▸ **DATA RECORDS**
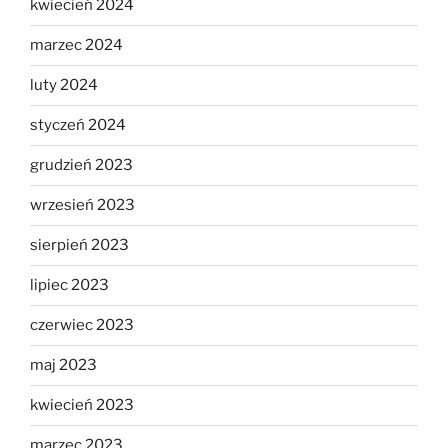
kwiecień 2024
marzec 2024
luty 2024
styczeń 2024
grudzień 2023
wrzesień 2023
sierpień 2023
lipiec 2023
czerwiec 2023
maj 2023
kwiecień 2023
marzec 2023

▸ **PROBLEM TO SOLVE**
Images stay out; everything else in the records must be given again exactly.

▸ **RESULT**
kwiecień 2024
marzec 2024
luty 2024
styczeń 2024
grudzień 2023
wrzesień 2023
sierpień 2023
lipiec 2023
czerwiec 2023
maj 2023
kwiecień 2023
marzec 2023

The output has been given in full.